WHAT YOU ARE ASKED TO DO
Return every line from the listing where the word "link" occurs.

RECORDS FOR THE EXERCISE
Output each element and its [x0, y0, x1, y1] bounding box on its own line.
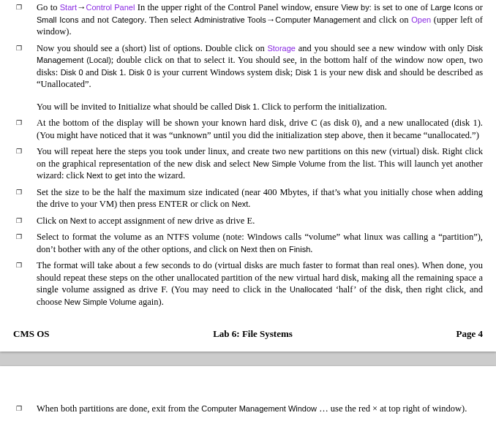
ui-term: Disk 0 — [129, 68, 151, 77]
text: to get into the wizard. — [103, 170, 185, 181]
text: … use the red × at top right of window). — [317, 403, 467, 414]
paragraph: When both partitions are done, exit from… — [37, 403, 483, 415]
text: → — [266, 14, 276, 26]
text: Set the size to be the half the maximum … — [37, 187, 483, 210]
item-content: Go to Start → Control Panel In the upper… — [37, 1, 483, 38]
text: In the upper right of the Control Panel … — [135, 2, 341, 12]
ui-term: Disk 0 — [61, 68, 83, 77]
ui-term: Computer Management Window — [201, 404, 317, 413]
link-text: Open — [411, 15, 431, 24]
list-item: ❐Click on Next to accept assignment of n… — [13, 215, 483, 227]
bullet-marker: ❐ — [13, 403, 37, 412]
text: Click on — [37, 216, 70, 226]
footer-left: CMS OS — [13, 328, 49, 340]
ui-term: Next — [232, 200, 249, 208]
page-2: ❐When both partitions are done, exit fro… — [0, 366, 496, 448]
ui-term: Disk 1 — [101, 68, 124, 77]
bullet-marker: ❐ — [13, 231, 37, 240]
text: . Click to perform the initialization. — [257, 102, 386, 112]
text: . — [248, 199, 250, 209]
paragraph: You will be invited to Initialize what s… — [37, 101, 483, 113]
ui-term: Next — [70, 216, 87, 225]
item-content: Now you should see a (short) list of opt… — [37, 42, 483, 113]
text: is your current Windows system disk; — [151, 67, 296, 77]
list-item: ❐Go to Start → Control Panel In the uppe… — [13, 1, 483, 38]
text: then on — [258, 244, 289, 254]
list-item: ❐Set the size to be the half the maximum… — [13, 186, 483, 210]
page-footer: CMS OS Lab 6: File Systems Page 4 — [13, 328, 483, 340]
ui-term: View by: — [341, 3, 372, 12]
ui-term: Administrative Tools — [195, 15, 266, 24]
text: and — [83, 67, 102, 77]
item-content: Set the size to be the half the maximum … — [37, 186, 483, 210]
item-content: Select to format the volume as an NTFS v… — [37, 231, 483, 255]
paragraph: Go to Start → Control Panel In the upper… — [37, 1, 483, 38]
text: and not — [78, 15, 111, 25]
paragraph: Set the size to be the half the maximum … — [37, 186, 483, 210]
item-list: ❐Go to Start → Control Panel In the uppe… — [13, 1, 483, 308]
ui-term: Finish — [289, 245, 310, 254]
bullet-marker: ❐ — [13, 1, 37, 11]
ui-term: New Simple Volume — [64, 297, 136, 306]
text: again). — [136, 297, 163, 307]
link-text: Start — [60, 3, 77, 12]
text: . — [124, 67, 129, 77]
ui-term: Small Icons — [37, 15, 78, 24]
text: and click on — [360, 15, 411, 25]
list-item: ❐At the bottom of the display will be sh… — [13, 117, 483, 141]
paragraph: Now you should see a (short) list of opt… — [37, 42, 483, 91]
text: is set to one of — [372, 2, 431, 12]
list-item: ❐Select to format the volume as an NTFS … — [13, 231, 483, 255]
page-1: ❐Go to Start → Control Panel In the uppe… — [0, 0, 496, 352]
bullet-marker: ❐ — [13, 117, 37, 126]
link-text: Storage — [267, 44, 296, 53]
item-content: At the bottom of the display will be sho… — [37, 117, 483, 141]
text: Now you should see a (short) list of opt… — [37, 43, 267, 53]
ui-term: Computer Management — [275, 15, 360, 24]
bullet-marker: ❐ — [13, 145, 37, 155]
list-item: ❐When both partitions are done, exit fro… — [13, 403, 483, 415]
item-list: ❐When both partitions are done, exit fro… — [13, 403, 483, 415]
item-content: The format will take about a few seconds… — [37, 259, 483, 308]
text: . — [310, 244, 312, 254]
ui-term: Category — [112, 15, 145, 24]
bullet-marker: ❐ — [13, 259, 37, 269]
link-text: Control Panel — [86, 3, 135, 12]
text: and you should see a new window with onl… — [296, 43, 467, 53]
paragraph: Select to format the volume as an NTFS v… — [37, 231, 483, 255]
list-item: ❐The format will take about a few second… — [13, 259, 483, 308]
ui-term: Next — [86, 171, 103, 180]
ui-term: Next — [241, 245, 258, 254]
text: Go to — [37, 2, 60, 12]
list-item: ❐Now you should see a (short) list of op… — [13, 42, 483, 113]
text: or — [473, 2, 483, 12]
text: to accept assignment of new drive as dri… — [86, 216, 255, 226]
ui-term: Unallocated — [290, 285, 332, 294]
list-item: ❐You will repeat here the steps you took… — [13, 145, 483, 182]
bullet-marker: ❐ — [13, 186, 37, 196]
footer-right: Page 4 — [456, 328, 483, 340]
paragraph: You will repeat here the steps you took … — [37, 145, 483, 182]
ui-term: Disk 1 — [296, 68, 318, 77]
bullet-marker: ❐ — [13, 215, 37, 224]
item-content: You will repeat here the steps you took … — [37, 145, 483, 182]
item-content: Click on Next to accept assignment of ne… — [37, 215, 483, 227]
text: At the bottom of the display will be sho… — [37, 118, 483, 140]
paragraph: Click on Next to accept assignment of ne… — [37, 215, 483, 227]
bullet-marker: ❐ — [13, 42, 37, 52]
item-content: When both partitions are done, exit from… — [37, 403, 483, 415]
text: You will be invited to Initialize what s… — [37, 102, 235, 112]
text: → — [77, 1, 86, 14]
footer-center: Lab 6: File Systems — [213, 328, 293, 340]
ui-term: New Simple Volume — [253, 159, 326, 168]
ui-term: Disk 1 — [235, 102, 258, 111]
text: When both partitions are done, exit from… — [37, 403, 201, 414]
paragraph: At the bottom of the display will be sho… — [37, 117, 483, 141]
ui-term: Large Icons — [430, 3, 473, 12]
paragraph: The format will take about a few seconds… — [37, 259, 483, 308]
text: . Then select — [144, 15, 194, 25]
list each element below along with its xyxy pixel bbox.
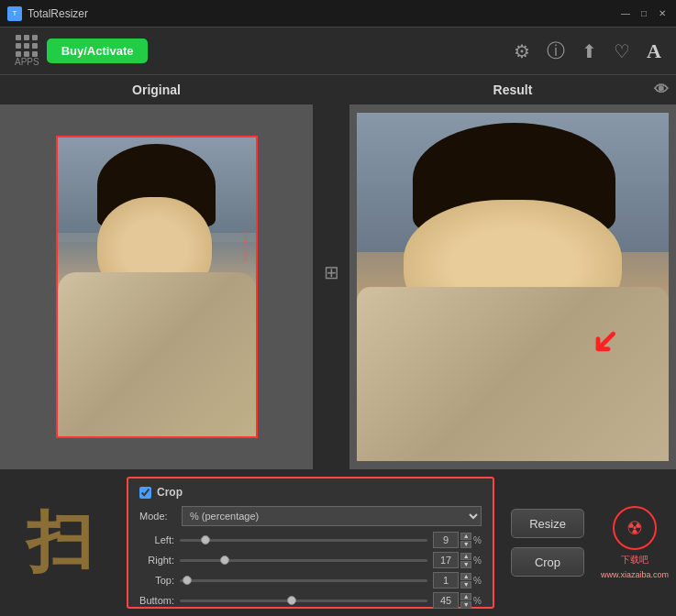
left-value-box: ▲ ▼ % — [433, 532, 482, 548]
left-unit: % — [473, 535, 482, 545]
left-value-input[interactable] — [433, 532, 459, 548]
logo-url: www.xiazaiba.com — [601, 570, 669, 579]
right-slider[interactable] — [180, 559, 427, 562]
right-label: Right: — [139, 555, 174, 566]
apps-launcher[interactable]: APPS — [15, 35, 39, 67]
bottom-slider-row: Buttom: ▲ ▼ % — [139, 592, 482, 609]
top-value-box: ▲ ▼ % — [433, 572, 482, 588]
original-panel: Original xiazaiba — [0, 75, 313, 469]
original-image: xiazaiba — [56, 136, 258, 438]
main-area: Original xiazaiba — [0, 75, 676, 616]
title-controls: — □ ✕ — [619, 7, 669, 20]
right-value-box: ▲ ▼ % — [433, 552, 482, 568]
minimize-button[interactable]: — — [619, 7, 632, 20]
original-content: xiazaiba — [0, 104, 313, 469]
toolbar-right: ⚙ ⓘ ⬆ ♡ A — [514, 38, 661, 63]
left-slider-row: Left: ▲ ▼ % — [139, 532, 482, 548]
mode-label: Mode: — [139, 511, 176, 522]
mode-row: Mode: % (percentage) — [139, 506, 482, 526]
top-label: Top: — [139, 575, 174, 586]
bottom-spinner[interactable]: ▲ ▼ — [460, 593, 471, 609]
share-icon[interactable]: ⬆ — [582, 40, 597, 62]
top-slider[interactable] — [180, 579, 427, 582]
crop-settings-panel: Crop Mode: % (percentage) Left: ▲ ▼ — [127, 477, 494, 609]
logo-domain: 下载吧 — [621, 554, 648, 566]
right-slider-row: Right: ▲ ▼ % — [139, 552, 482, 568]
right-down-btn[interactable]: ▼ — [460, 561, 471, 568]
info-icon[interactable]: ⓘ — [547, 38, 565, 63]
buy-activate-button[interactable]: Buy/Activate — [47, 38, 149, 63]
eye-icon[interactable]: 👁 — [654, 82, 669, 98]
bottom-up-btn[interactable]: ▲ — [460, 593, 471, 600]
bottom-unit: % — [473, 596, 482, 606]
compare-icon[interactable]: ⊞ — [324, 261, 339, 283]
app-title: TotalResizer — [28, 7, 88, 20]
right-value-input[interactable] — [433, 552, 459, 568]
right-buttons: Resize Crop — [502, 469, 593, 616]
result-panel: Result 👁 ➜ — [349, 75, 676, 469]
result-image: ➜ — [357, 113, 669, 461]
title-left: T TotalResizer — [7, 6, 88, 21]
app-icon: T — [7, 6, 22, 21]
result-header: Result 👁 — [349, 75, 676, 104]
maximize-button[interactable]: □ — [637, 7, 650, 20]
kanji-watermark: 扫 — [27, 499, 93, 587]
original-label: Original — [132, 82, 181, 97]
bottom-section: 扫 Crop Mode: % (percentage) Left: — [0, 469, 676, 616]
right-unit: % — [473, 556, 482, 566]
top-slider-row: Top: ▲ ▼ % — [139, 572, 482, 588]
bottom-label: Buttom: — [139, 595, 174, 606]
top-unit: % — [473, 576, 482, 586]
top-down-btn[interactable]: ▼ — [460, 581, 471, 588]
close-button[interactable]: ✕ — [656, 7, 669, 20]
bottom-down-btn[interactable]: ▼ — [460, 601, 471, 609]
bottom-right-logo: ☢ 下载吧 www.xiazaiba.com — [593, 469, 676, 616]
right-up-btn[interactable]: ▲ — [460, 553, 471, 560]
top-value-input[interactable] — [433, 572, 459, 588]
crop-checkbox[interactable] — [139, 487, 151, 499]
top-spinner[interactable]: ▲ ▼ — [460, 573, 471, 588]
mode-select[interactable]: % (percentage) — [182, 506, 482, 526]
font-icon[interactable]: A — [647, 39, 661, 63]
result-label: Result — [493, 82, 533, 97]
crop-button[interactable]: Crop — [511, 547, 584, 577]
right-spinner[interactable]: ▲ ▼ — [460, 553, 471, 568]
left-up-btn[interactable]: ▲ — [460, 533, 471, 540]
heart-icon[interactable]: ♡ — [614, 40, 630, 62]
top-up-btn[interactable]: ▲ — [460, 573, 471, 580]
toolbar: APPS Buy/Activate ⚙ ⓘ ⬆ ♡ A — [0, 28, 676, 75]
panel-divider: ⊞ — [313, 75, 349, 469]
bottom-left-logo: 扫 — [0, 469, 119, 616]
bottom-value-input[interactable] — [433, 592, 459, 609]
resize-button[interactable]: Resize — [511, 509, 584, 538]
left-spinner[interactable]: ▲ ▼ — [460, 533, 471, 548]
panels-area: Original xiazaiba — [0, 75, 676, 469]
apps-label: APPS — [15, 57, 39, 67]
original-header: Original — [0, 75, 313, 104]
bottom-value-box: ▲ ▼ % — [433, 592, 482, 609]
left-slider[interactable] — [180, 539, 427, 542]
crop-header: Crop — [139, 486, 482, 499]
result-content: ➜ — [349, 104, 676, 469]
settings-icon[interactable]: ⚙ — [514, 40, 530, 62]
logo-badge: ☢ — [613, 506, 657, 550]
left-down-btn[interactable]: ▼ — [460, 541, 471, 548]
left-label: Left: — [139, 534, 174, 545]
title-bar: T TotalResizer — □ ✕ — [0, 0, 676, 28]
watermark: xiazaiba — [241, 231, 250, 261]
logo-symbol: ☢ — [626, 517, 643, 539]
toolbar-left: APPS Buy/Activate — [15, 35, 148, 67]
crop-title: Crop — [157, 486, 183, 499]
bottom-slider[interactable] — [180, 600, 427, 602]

WRITTEN ANSWER
link-text: Open — [411, 15, 431, 24]
link-text: Start — [60, 3, 77, 12]
link-text: Storage — [267, 44, 296, 53]
link-text: Control Panel — [86, 3, 135, 12]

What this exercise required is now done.